- **Required action**: Please set down each of the lines below once more, exactly, omitting all pictures.

══ Task data ══

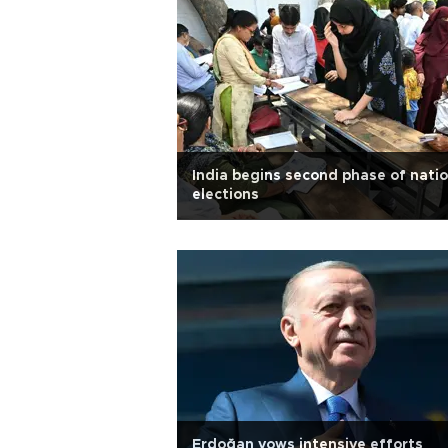
India begins second phase of natio
elections
Erdoğan vows intensive efforts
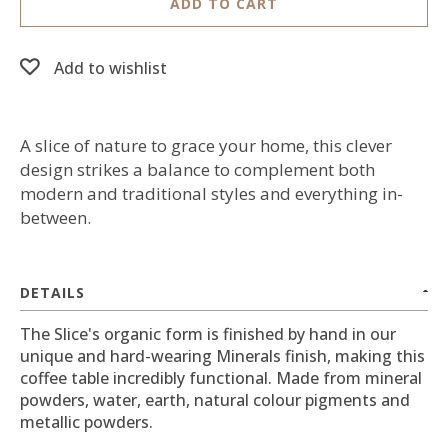
ADD TO CART
Add to wishlist
A slice of nature to grace your home, this clever
design strikes a balance to complement both
modern and traditional styles and everything in-
between.
DETAILS
The Slice's organic form is finished by hand in our
unique and hard-wearing Minerals finish, making this
coffee table incredibly functional. Made from mineral
powders, water, earth, natural colour pigments and
metallic powders.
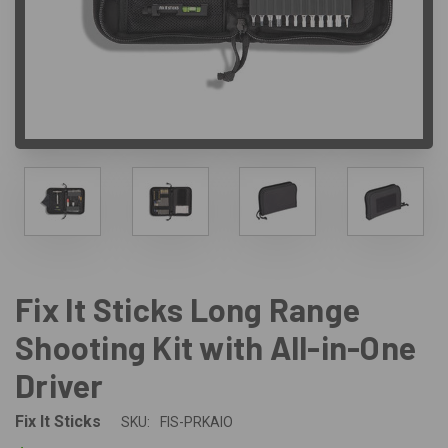
Fix It Sticks Long Range
Shooting Kit with All-in-One
Driver
Fix It Sticks
SKU:
FIS-PRKAIO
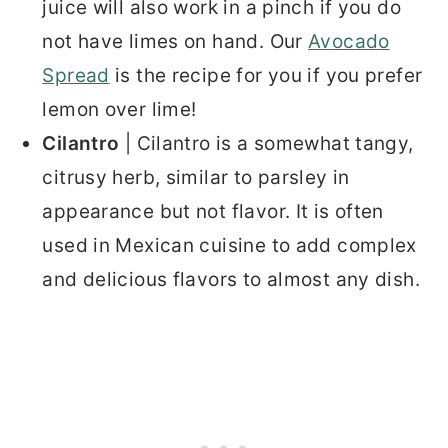
juice will also work in a pinch if you do
not have limes on hand. Our
Avocado
Spread
is the recipe for you if you prefer
lemon over lime!
Cilantro
| Cilantro is a somewhat tangy,
citrusy herb, similar to parsley in
appearance but not flavor. It is often
used in Mexican cuisine to add complex
and delicious flavors to almost any dish.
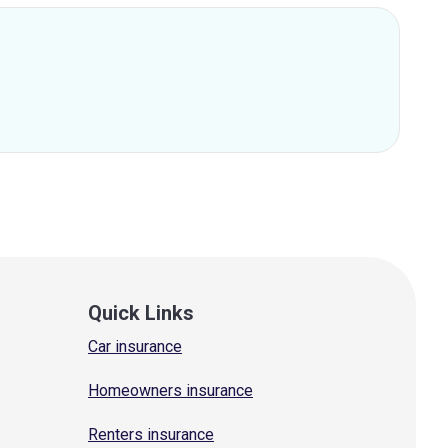
Quick Links
Car insurance
Homeowners insurance
Renters insurance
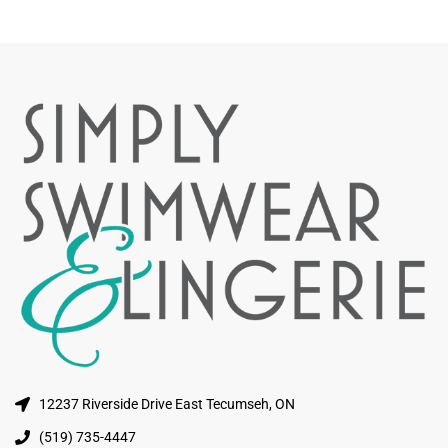
12237 Riverside Drive East Tecumseh, ON
(519) 735-4447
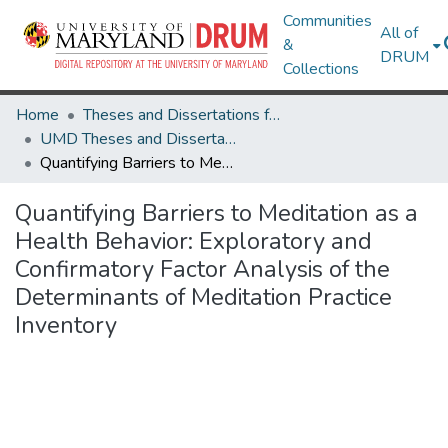
Communities
All of
&
DRUM
Collections
Home
Theses and Dissertations from UMD
UMD Theses and Dissertations
Quantifying Barriers to Meditation as a Health Behavior: Exploratory and Confirmatory Factor Analysis of the Determinants of Meditation Practice Inventory
Quantifying Barriers to Meditation as a
Health Behavior: Exploratory and
Confirmatory Factor Analysis of the
Determinants of Meditation Practice
Inventory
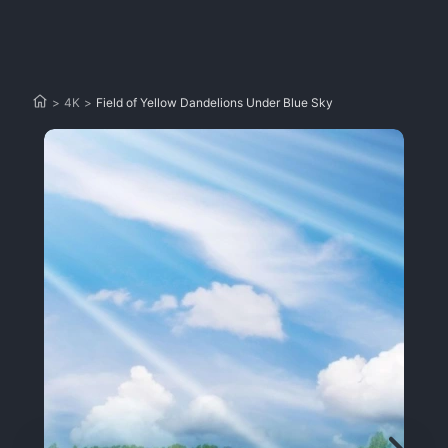
>
4K
>
Field of Yellow Dandelions Under Blue Sky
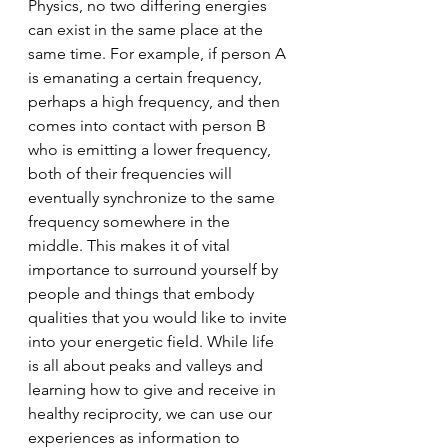
Physics, no two differing energies 
can exist in the same place at the 
same time. For example, if person A 
is emanating a certain frequency, 
perhaps a high frequency, and then 
comes into contact with person B 
who is emitting a lower frequency, 
both of their frequencies will 
eventually synchronize to the same 
frequency somewhere in the 
middle. This makes it of vital 
importance to surround yourself by 
people and things that embody 
qualities that you would like to invite 
into your energetic field. While life 
is all about peaks and valleys and 
learning how to give and receive in 
healthy reciprocity, we can use our 
experiences as information to 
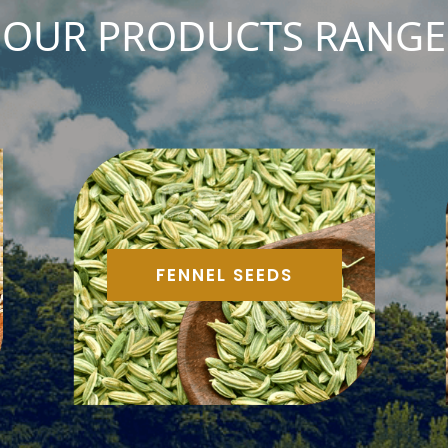
OUR PRODUCTS RANGE
FENNEL SEEDS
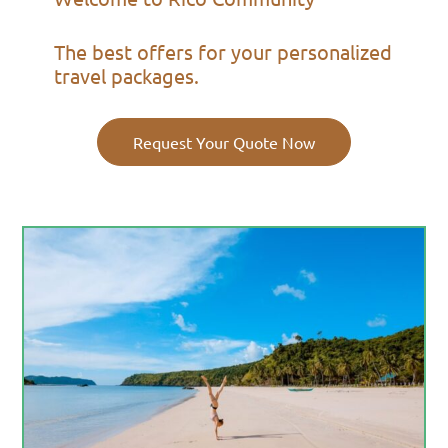
The best offers for your personalized
travel packages.
Request Your Quote Now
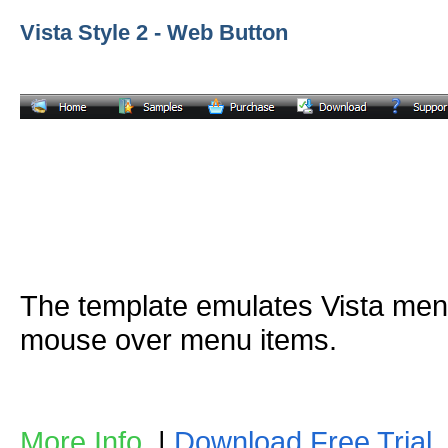
Vista Style 2 - Web Button
The template emulates Vista me
mouse over menu items.
More Info
|
Download Free Trial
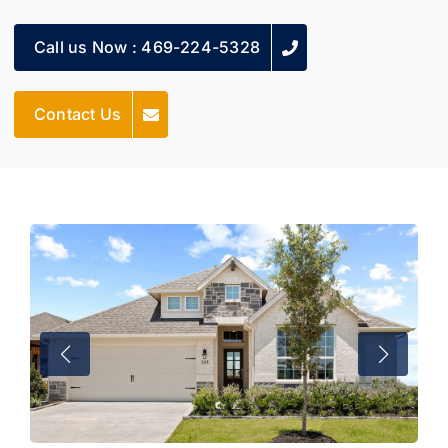
Call us Now : 469-224-5328
Contact Us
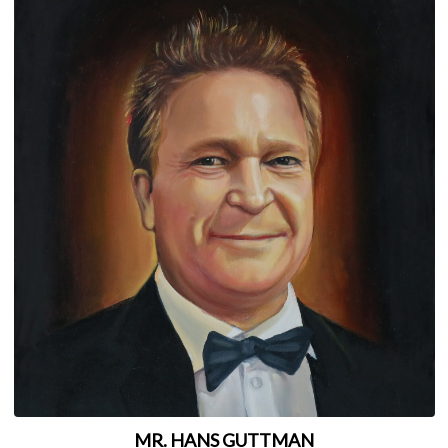
MR. HANS GUTTMAN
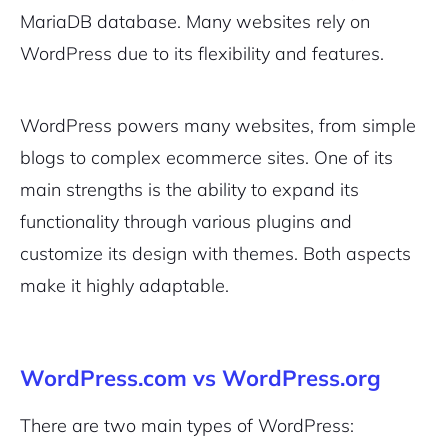
MariaDB database. Many websites rely on
WordPress due to its flexibility and features.
WordPress powers many websites, from simple
blogs to complex ecommerce sites. One of its
main strengths is the ability to expand its
functionality through various plugins and
customize its design with themes. Both aspects
make it highly adaptable.
WordPress.com vs WordPress.org
There are two main types of WordPress:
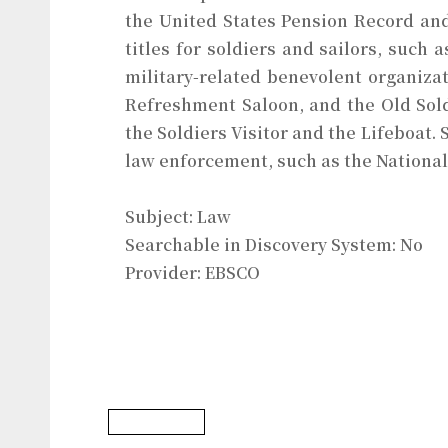
the United States Pension Record and
titles for soldiers and sailors, such
military-related benevolent organiza
Refreshment Saloon, and the Old Sol
the Soldiers Visitor and the Lifeboat. 
law enforcement, such as the National
Subject: Law
Searchable in Discovery System: No
Provider: EBSCO
Law Database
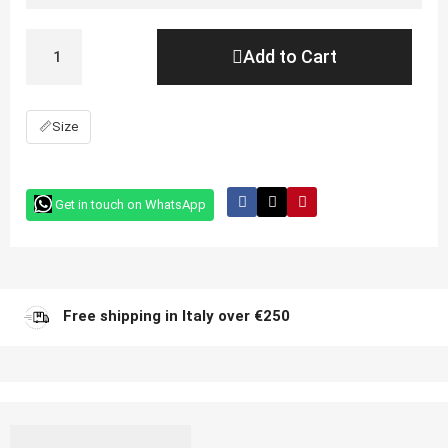
Add to Cart
📏
Size
Get in touch on WhatsApp
Free shipping in Italy over €250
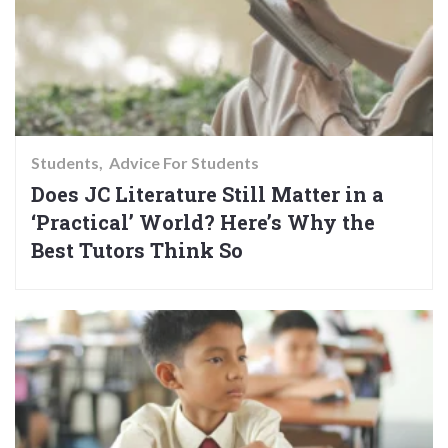
Students
Advice For Students
Does JC Literature Still Matter in a
‘Practical’ World? Here’s Why the
Best Tutors Think So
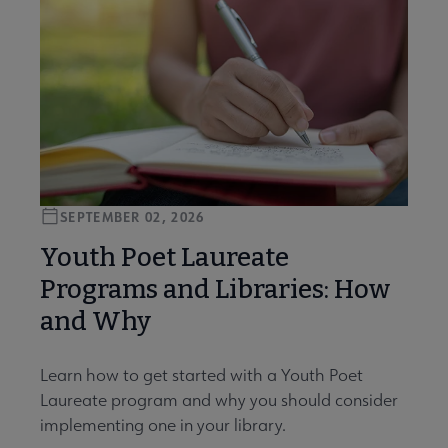
SEPTEMBER 02, 2026
Youth Poet Laureate
Programs and Libraries: How
and Why
Learn how to get started with a Youth Poet
Laureate program and why you should consider
implementing one in your library.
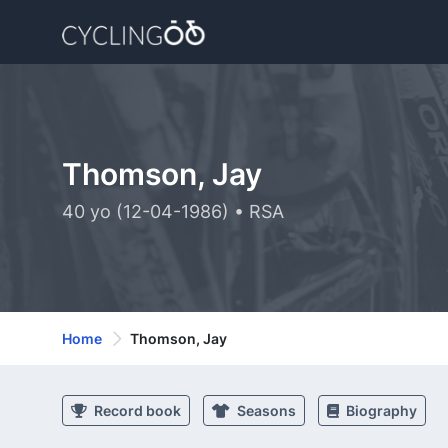
Thomson, Jay
40 yo (12-04-1986) • RSA
Home
Thomson, Jay
Record book
Seasons
Biography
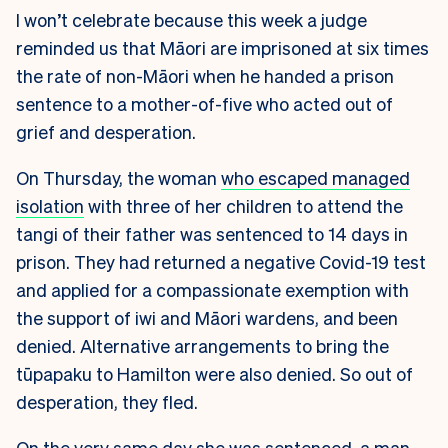
I won’t celebrate because this week a judge
reminded us that Māori are imprisoned at six times
the rate of non-Māori when he handed a prison
sentence to a mother-of-five who acted out of
grief and desperation.
On Thursday, the woman
who escaped managed
isolation
with three of her children to attend the
tangi of their father was sentenced to 14 days in
prison. They had returned a negative Covid-19 test
and applied for a compassionate exemption with
the support of iwi and Māori wardens, and been
denied. Alternative arrangements to bring the
tūpapaku to Hamilton were also denied. So out of
desperation, they fled.
On the very same day she was sentenced, a man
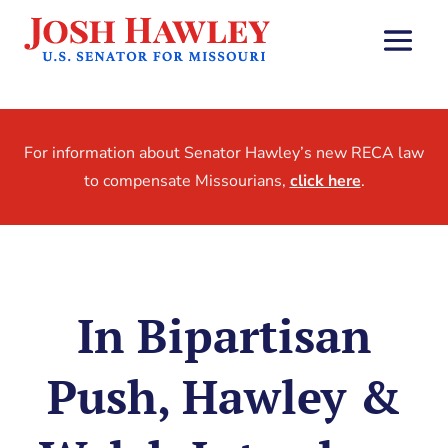
For information about Senator Hawley’s new RECA law
to compensate Missourians,
click here
.
In Bipartisan
Push, Hawley &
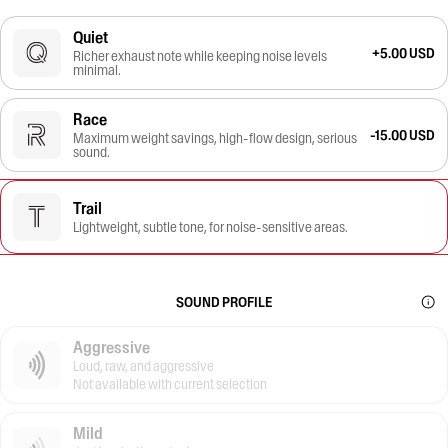
Quiet
+5.00 USD
Richer exhaust note while keeping noise levels
minimal.
Race
-15.00 USD
Maximum weight savings, high-flow design, serious
sound.
Trail
Lightweight, subtle tone, for noise-sensitive areas.
SOUND PROFILE
Aggressive
Loud, raw, and aggressive
Not available with current selection
Mild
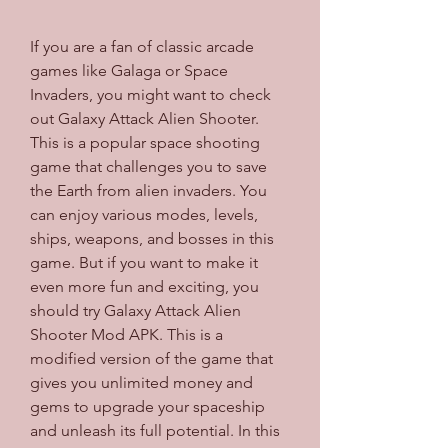
If you are a fan of classic arcade 
games like Galaga or Space 
Invaders, you might want to check 
out Galaxy Attack Alien Shooter. 
This is a popular space shooting 
game that challenges you to save 
the Earth from alien invaders. You 
can enjoy various modes, levels, 
ships, weapons, and bosses in this 
game. But if you want to make it 
even more fun and exciting, you 
should try Galaxy Attack Alien 
Shooter Mod APK. This is a 
modified version of the game that 
gives you unlimited money and 
gems to upgrade your spaceship 
and unleash its full potential. In this 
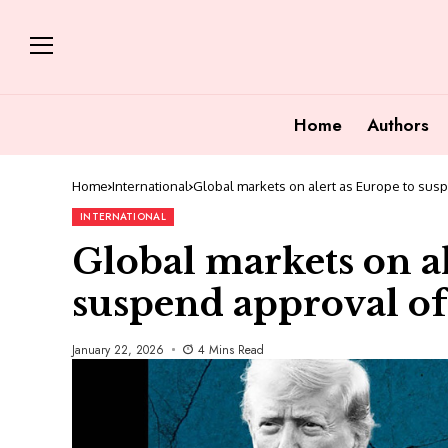
Home
Authors
Home
International
Global markets on alert as Europe to sus
INTERNATIONAL
Global markets on al
suspend approval of
January 22, 2026
4 Mins Read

═══

- **Reply**:
India begins second phase of natio
elections
Erdoğan vows intensive efforts
ADD TO CART
Add to wishlist
A slice of nature to grace your home, this clever
design strikes a balance to complement both
modern and traditional styles and everything in-
between.
DETAILS
The Slice's organic form is finished by hand in our
unique and hard-wearing Minerals finish, making this
coffee table incredibly functional. Made from mineral
powders, water, earth, natural colour pigments and
metallic powders.
Fix It Sticks Long Range
Shooting Kit with All-in-One
Driver
Fix It Sticks
SKU:
FIS-PRKAIO
juice will also work in a pinch if you do
not have limes on hand. Our
Avocado
Spread
is the recipe for you if you prefer
lemon over lime!
Cilantro
| Cilantro is a somewhat tangy,
citrusy herb, similar to parsley in
appearance but not flavor. It is often
used in Mexican cuisine to add complex
and delicious flavors to almost any dish.
Quick Links
Car insurance
Homeowners insurance
Renters insurance
12237 Riverside Drive East Tecumseh, ON
(519) 735-4447
Communities
All of
&
DRUM
Collections
Home
Theses and Dissertations from UMD
UMD Theses and Dissertations
Quantifying Barriers to Meditation as a Health Behavior: Exploratory and Confirmatory Factor Analysis of the Determinants of Meditation Practice Inventory
Quantifying Barriers to Meditation as a
Health Behavior: Exploratory and
Confirmatory Factor Analysis of the
Determinants of Meditation Practice
Inventory
>
4K
>
Field of Yellow Dandelions Under Blue Sky
Physics, no two differing energies 
can exist in the same place at the 
same time. For example, if person A 
is emanating a certain frequency, 
perhaps a high frequency, and then 
comes into contact with person B 
who is emitting a lower frequency, 
both of their frequencies will 
eventually synchronize to the same 
frequency somewhere in the 
middle. This makes it of vital 
importance to surround yourself by 
people and things that embody 
qualities that you would like to invite 
into your energetic field. While life 
is all about peaks and valleys and 
learning how to give and receive in 
healthy reciprocity, we can use our 
experiences as information to 
OUR PRODUCTS RANGE
FENNEL SEEDS
The best offers for your personalized
travel packages.
Request Your Quote Now
Vista Style 2 - Web Button
The template emulates Vista me
mouse over menu items.
More Info
|
Download Free Trial
Call us Now : 469-224-5328
Contact Us
MR. HANS GUTTMAN
MariaDB database. Many websites rely on
WordPress due to its flexibility and features.
WordPress powers many websites, from simple
blogs to complex ecommerce sites. One of its
main strengths is the ability to expand its
functionality through various plugins and
customize its design with themes. Both aspects
make it highly adaptable.
WordPress.com vs WordPress.org
There are two main types of WordPress:
the United States Pension Record and
titles for soldiers and sailors, such
military-related benevolent organiza
Refreshment Saloon, and the Old Sol
the Soldiers Visitor and the Lifeboat. 
law enforcement, such as the National
Subject: Law
Searchable in Discovery System: No
Provider: EBSCO
Law Database
Add to Cart
📏
Size
Get in touch on WhatsApp
Free shipping in Italy over €250
Students
Advice For Students
Does JC Literature Still Matter in a
‘Practical’ World? Here’s Why the
Best Tutors Think So
SEPTEMBER 02, 2026
Youth Poet Laureate
Programs and Libraries: How
and Why
Learn how to get started with a Youth Poet
Laureate program and why you should consider
implementing one in your library.
Thomson, Jay
40 yo (12-04-1986) • RSA
Home
Thomson, Jay
Record book
Seasons
Biography
I won’t celebrate because this week a judge
reminded us that Māori are imprisoned at six times
the rate of non-Māori when he handed a prison
sentence to a mother-of-five who acted out of
grief and desperation.
On Thursday, the woman
who escaped managed
isolation
with three of her children to attend the
tangi of their father was sentenced to 14 days in
prison. They had returned a negative Covid-19 test
and applied for a compassionate exemption with
the support of iwi and Māori wardens, and been
denied. Alternative arrangements to bring the
tūpapaku to Hamilton were also denied. So out of
desperation, they fled.
On the very same day she was sentenced, a man
For information about Senator Hawley’s new RECA law
to compensate Missourians,
click here
.
In Bipartisan
Push, Hawley &
Quiet
+5.00 USD
Richer exhaust note while keeping noise levels
minimal.
Race
-15.00 USD
Maximum weight savings, high-flow design, serious
sound.
Trail
Lightweight, subtle tone, for noise-sensitive areas.
SOUND PROFILE
Aggressive
Loud, raw, and aggressive
Not available with current selection
Mild
If you are a fan of classic arcade 
games like Galaga or Space 
Invaders, you might want to check 
out Galaxy Attack Alien Shooter. 
This is a popular space shooting 
game that challenges you to save 
the Earth from alien invaders. You 
can enjoy various modes, levels, 
ships, weapons, and bosses in this 
game. But if you want to make it 
even more fun and exciting, you 
should try Galaxy Attack Alien 
Shooter Mod APK. This is a 
modified version of the game that 
gives you unlimited money and 
gems to upgrade your spaceship 
and unleash its full potential. In this 
Home
Authors
Home
International
Global markets on alert as Europe to sus
INTERNATIONAL
Global markets on al
suspend approval of
January 22, 2026
4 Mins Read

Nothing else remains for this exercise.